C'est qu'ils ont lu Stendhal ces gens-là sûrement et qu'ils savent grâce à lui que plus une histoire est longue, moins elle peut finir bien. Alors ils sprintent vers son raccourcissement, ils interpellent ces culs semblables à ceux de leurs jeunes soeurs et leur parlent d'amour avec d'horribles mots. Naturellement, ils se font repousser et rentrent seuls chez eux ; à part s'ils sont suffisamment rodés par le vin et la nuit et, dans ce cas, ils prennent ce refus pour un "oui" clair à souhait ou joignent leur discours de plusieurs coups au ventre et d'attouchements violents.
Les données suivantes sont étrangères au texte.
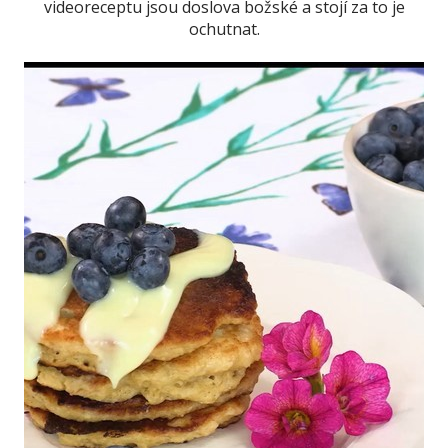
videoreceptu jsou doslova božské a stojí za to je
ochutnat.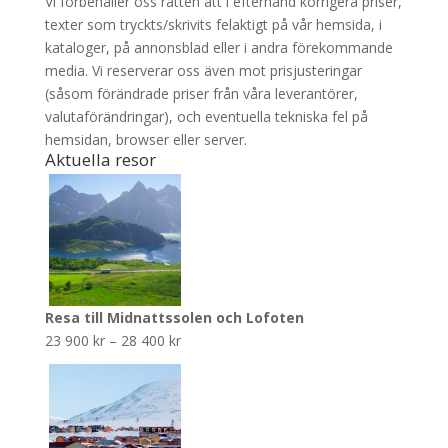
Vi förbehåller oss rätten att i efterhand korrigera priser,
texter som tryckts/skrivits felaktigt på vår hemsida, i
kataloger, på annonsblad eller i andra förekommande
media. Vi reserverar oss även mot prisjusteringar
(såsom förändrade priser från våra leverantörer,
valutaförändringar), och eventuella tekniska fel på
hemsidan, browser eller server.
Aktuella resor
Resa till Midnattssolen och Lofoten
Prisintervall:
23 900
kr
–
28 400
kr
23
900 kr
till
28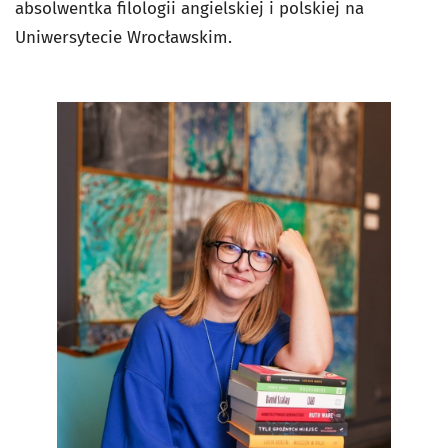
absolwentka filologii angielskiej i polskiej na
Uniwersytecie Wrocławskim.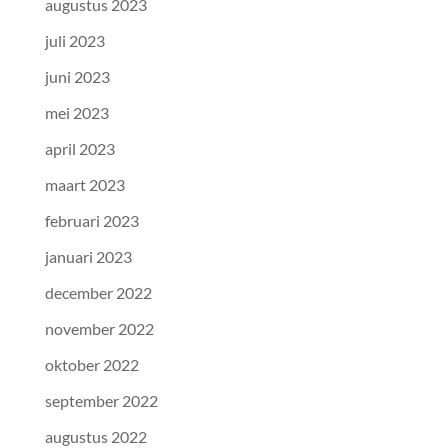
augustus 2023
juli 2023
juni 2023
mei 2023
april 2023
maart 2023
februari 2023
januari 2023
december 2022
november 2022
oktober 2022
september 2022
augustus 2022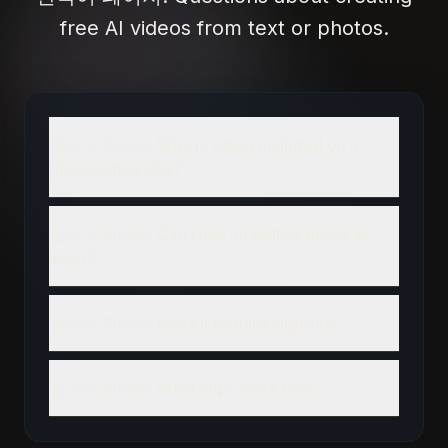
free AI videos from text or photos.
한국어 페이지: Why is video included on a
photo editor site?
한국어 페이지: Can I use an edited photo as
input?
한국어 페이지: Does it require sign-up?
한국어 페이지: What clips work best?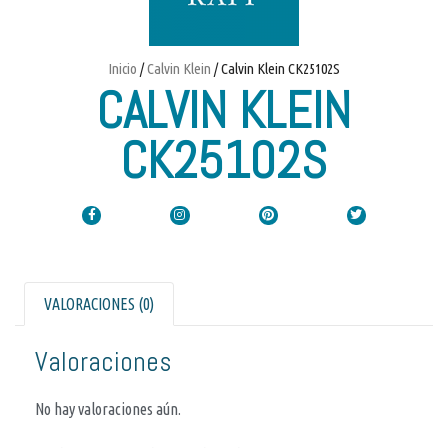
Inicio
/
Calvin Klein
/ Calvin Klein CK25102S
CALVIN KLEIN
CK25102S
VALORACIONES (0)
Valoraciones
No hay valoraciones aún.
Tous ces culs sont pour eux de toutes les façons, sinon pourquoi occuperaient-ils autant tous les espaces publics, toutes les façades d'immeuble et toutes les vitrines ? Ces culs sont leurs cadeaux de Noël dans ce 25 décembre permanent où la pluie chaude a pris le pas sur la neige sereine. Mieux encore, quand ces gens sont trop frêles (ou honnêtes ?) pour obéir à tous leurs voeux barbares, ils vont tout de même raconter après coup aux divers camarades qui partagent leurs verres, que tel ou tel cul fut sublime avec eux. Aussi, que les blondes sont des truies qui s'ignorent et que les fines brunettes, une fois décoincées, sont au moins aussi bonnes qu'un rôti dans le filet.

De fait, ils s'entraînent vers ces lieux fort obscurcis de l'âme où une soirée parfaite consiste à prendre sa voiture, avant d'aller héler, sans ménagement, les passantes obligées de passer dans leur champ de vision.
Généralement, les passantes et leurs culs réussissent à s'enfuir mais quelquefois, on les fait monter de force avant de les violer. Ces filles et ces culs sont à ce moment détruits, puis plongés dans un abysse tellement profond, qu'aucun baiser de mère, qu'aucune psychanalyse, ne peut plus les sauver.

Alors elles se suicident et leurs corps, marqués et désarticulés, atterrissent sur les trottoirs voisins, aux pieds de ces gens-là qui relèvent cette apparition crue d'un : "Quand je te dis que toutes les femmes sont folles."

C'est un Paris comme ça, ma foi, le Paris d'aujourd'hui. C'est un Paris où tous les éventreurs ont comme pignon sur rue et où toutes les femmes ont peur dès qu'elles sont vues.

*

Si seulement...la police ou l'armée pouvaient, plutôt que de chercher à concevoir l'arme la plus létale et silencieuse qui soit, conduire tous ces gens vers des camps d'harcèlement afin de leur apprendre le sens, entier et douloureux, de ce qu'il nomme frustration...

Si seulement ce texte n'était qu'un cauchemar et non un constat simple, réaliste et glaçant.